=== Records ===
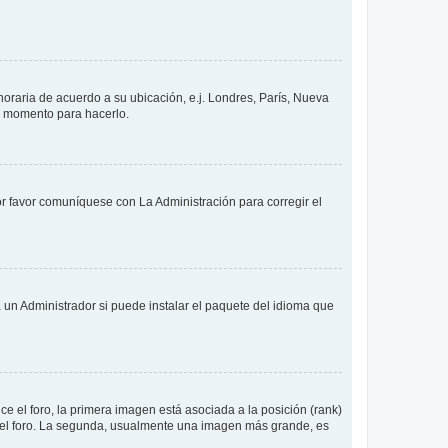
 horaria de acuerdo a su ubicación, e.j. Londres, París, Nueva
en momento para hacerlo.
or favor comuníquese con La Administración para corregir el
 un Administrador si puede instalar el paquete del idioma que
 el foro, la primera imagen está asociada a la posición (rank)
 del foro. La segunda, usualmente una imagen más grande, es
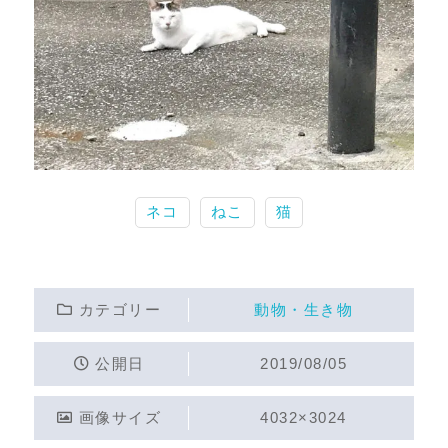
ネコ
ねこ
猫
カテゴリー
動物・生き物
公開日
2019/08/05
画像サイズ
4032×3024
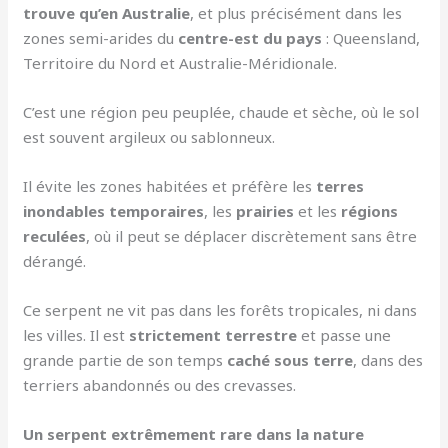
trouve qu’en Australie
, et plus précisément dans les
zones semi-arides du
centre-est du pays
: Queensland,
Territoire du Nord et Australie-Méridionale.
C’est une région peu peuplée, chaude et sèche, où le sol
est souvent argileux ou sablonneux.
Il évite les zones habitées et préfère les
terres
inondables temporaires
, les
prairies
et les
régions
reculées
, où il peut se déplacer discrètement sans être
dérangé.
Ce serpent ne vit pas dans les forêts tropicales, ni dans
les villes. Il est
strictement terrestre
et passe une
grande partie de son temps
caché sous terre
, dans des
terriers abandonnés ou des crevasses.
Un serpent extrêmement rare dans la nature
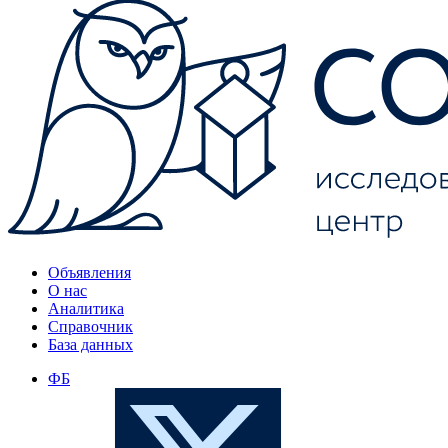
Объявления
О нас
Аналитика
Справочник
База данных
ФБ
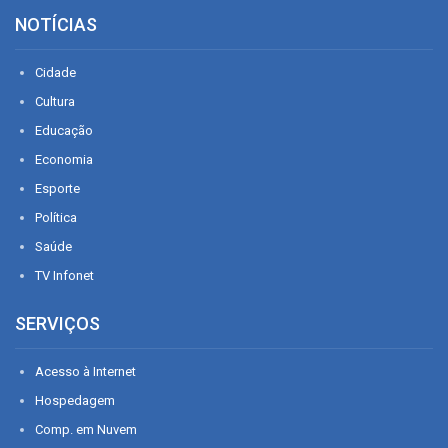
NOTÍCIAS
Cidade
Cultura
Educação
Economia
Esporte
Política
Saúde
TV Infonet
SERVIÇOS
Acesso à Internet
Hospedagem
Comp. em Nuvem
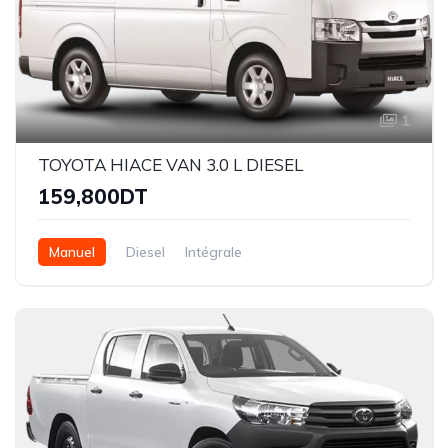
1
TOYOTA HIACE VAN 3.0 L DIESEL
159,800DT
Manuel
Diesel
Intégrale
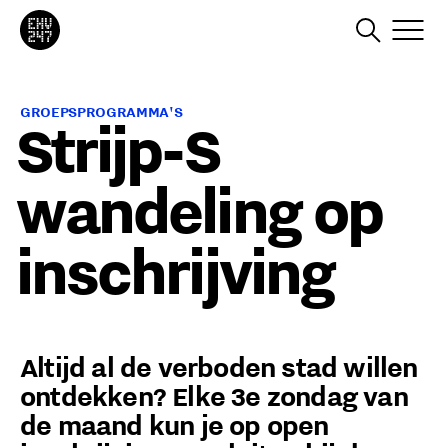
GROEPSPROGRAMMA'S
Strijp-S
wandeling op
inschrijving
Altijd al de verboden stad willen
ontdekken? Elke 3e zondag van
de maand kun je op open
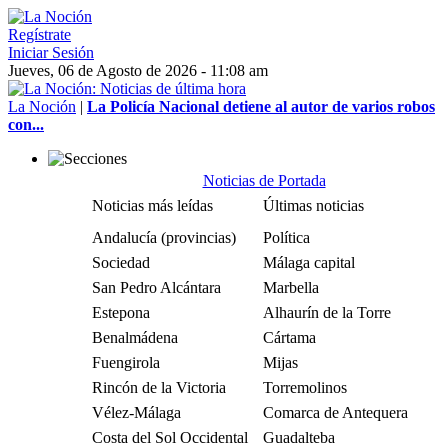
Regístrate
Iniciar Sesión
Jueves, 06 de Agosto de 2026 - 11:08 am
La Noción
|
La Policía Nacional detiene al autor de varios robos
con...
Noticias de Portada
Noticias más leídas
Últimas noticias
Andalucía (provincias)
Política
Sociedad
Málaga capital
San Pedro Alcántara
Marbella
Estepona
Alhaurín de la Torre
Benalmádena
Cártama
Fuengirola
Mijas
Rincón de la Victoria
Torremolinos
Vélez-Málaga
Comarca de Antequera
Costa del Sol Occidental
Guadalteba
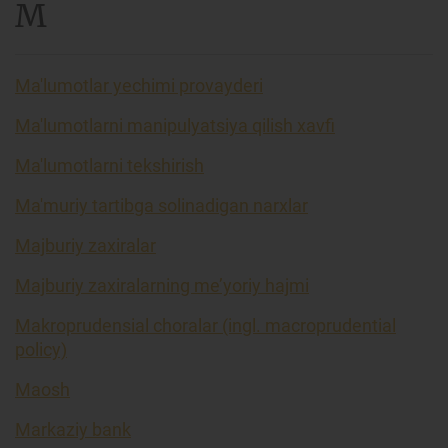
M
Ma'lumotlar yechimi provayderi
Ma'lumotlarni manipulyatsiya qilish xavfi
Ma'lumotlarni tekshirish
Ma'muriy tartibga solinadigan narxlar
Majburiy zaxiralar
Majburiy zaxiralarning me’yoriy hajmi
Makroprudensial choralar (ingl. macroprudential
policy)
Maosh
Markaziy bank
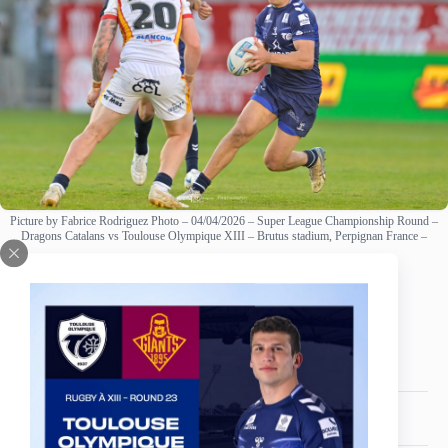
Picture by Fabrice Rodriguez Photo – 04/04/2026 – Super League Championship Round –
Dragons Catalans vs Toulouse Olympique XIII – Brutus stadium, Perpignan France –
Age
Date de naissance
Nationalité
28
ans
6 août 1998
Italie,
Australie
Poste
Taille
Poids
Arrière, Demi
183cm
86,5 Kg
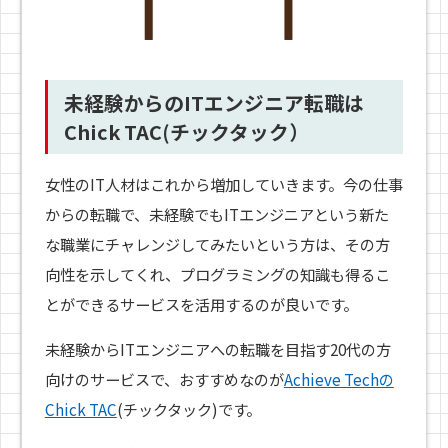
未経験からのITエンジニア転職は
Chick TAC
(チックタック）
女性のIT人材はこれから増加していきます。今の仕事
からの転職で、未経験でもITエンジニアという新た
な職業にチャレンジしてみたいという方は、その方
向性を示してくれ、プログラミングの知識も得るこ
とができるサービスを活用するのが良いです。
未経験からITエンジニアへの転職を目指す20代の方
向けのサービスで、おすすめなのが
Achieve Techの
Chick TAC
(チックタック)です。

=== Required work ===
In the records above, each line with the string "grande" should be copied.

=== Finished task ===
 del foro. La segunda, usualmente una imagen más grande, es
grande partie de son temps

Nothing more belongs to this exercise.